Problem statement: Would you filter these records and copy every line that has the word "Undo"?

──────── Task inputs

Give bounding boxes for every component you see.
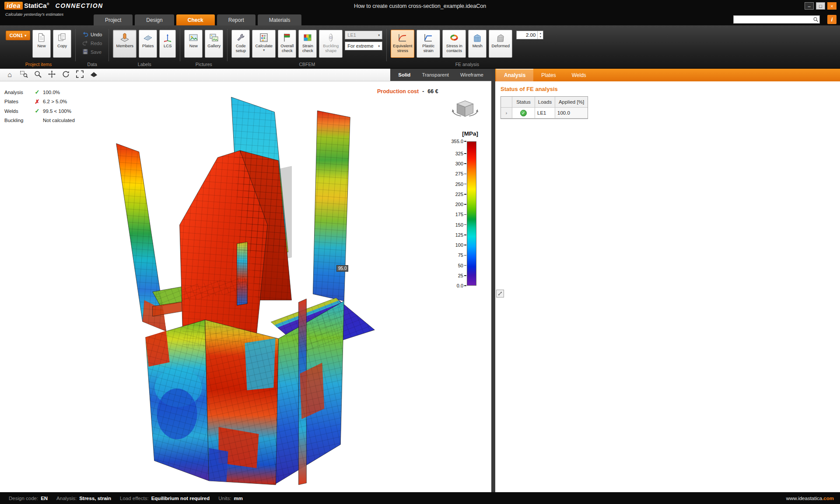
undo-button[interactable]: Undo — [80, 31, 105, 38]
copy-button[interactable]: Copy — [53, 30, 71, 58]
rotate-icon — [62, 70, 70, 80]
legend-tick: 50 — [458, 263, 466, 268]
home-view-button[interactable]: ⌂ — [4, 70, 16, 80]
overall-check-button[interactable]: Overall check — [278, 30, 296, 58]
ribbon: CON1 ▾ New Copy Project items — [0, 25, 840, 69]
tab-report[interactable]: Report — [217, 14, 256, 25]
lcs-toggle-button[interactable]: LCS — [159, 30, 176, 58]
chevron-right-icon: › — [506, 110, 508, 116]
deformed-button[interactable]: Deformed — [489, 30, 512, 58]
new-project-item-button[interactable]: New — [32, 30, 51, 58]
legend-tick: 150 — [455, 222, 466, 228]
view-mode-solid[interactable]: Solid — [398, 72, 410, 77]
legend-tick: 200 — [455, 202, 466, 207]
row-status-cell: ✓ — [512, 108, 535, 119]
zoom-fit-button[interactable] — [74, 70, 86, 80]
tab-design[interactable]: Design — [135, 14, 174, 25]
save-button[interactable]: Save — [80, 48, 105, 56]
fe-status-table: Status Loads Applied [%] › ✓ LE1 100.0 — [500, 96, 588, 119]
ribbon-group-cbfem: Code setup Calculate ▾ Overall check St — [228, 25, 386, 68]
code-setup-button[interactable]: Code setup — [231, 30, 250, 58]
tab-project[interactable]: Project — [94, 14, 133, 25]
stress-legend: [MPa] 355.032530027525022520017515012510… — [440, 130, 480, 297]
load-case-select[interactable]: LE1 ▾ — [345, 31, 382, 39]
results-tab-plates[interactable]: Plates — [533, 69, 564, 81]
redo-button[interactable]: Redo — [80, 39, 105, 47]
mesh-button[interactable]: Mesh — [468, 30, 486, 58]
pan-button[interactable] — [46, 70, 58, 80]
viewport-pane: ⌂ Solid — [0, 69, 491, 492]
members-icon — [120, 32, 130, 43]
results-tab-welds[interactable]: Welds — [564, 69, 594, 81]
magnifier-icon — [34, 70, 42, 80]
tab-check[interactable]: Check — [176, 14, 215, 25]
con1-dropdown-button[interactable]: CON1 ▾ — [6, 31, 30, 40]
info-button[interactable]: i — [827, 15, 836, 24]
ribbon-tab-bar: Project Design Check Report Materials — [94, 14, 301, 25]
fe-model-3d-view[interactable] — [0, 81, 491, 492]
maximize-icon: □ — [819, 4, 822, 9]
website-link[interactable]: www.ideastatica.com — [786, 496, 834, 501]
legend-tick: 25 — [458, 273, 466, 278]
strain-curve-icon — [424, 32, 433, 43]
resize-arrows-icon — [497, 291, 503, 296]
navigation-cube[interactable] — [449, 96, 481, 128]
zoom-window-button[interactable] — [18, 70, 30, 80]
strain-check-button[interactable]: Strain check — [298, 30, 317, 58]
equivalent-stress-button[interactable]: Equivalent stress — [391, 30, 414, 58]
clipping-plane-button[interactable] — [88, 70, 100, 80]
cross-icon: ✗ — [32, 98, 43, 105]
panel-resize-handle[interactable] — [496, 290, 504, 298]
spinner-up-icon: ▴ — [540, 32, 541, 35]
window-controls: – □ × — [805, 2, 836, 10]
wrench-icon — [236, 32, 245, 43]
legend-tick: 75 — [458, 252, 466, 258]
deformation-scale-spinner[interactable]: 2.00 ▴ ▾ — [516, 31, 543, 39]
row-expander[interactable]: › — [501, 108, 512, 119]
calculate-button[interactable]: Calculate ▾ — [252, 30, 276, 58]
legend-tick: 100 — [455, 242, 466, 248]
ribbon-group-labels: Members Plates LCS Labels — [109, 25, 180, 68]
tab-materials[interactable]: Materials — [258, 14, 302, 25]
close-button[interactable]: × — [827, 2, 836, 10]
legend-tick: 250 — [455, 182, 466, 187]
statusbar-design-code: Design code:EN — [9, 496, 48, 501]
results-tab-analysis[interactable]: Analysis — [496, 69, 533, 81]
maximize-button[interactable]: □ — [816, 2, 825, 10]
3d-canvas: Analysis ✓ 100.0% Plates ✗ 6.2 > 5.0% We… — [0, 81, 491, 492]
minimize-button[interactable]: – — [805, 2, 814, 10]
legend-ticks: 355.032530027525022520017515012510075502… — [440, 141, 480, 286]
status-row-welds: Welds ✓ 99.5 < 100% — [4, 106, 75, 116]
search-input[interactable] — [734, 17, 812, 22]
panel-splitter[interactable] — [491, 69, 495, 492]
view-mode-wireframe[interactable]: Wireframe — [460, 72, 483, 77]
gallery-button[interactable]: Gallery — [205, 30, 223, 58]
table-header-expander — [501, 97, 512, 108]
save-icon — [82, 49, 88, 56]
legend-tick: 225 — [455, 192, 466, 197]
results-panel: Analysis Plates Welds Status of FE analy… — [495, 69, 840, 492]
zoom-button[interactable] — [32, 70, 44, 80]
check-status-overlay: Analysis ✓ 100.0% Plates ✗ 6.2 > 5.0% We… — [4, 88, 75, 125]
mesh-icon — [472, 32, 482, 43]
view-mode-transparent[interactable]: Transparent — [422, 72, 449, 77]
new-picture-button[interactable]: New — [184, 30, 203, 58]
new-document-icon — [37, 32, 46, 43]
stress-in-contacts-button[interactable]: Stress in contacts — [442, 30, 466, 58]
rotate-view-button[interactable] — [60, 70, 72, 80]
members-toggle-button[interactable]: Members — [113, 30, 136, 58]
plastic-strain-button[interactable]: Plastic strain — [416, 30, 440, 58]
product-name: CONNECTION — [56, 2, 103, 9]
lcs-axes-icon — [163, 32, 172, 43]
search-icon[interactable] — [812, 17, 819, 22]
check-icon: ✓ — [32, 89, 43, 95]
buckling-shape-button[interactable]: Buckling shape — [319, 30, 343, 58]
search-box — [733, 15, 820, 24]
plates-toggle-button[interactable]: Plates — [139, 30, 157, 58]
ribbon-group-fe-analysis: Equivalent stress Plastic strain Stress … — [387, 25, 547, 68]
extreme-select[interactable]: For extreme ▾ — [345, 42, 382, 50]
ribbon-group-data: Undo Redo Save Data — [76, 25, 108, 68]
spinner-arrows[interactable]: ▴ ▾ — [537, 31, 543, 39]
table-header-loads: Loads — [535, 97, 555, 108]
document-title: How to create custom cross-section_examp… — [175, 3, 665, 9]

────────────────

Solved problem:
undo-button[interactable]: Undo — [80, 31, 105, 38]
ribbon-group-data: Undo Redo Save Data — [76, 25, 108, 68]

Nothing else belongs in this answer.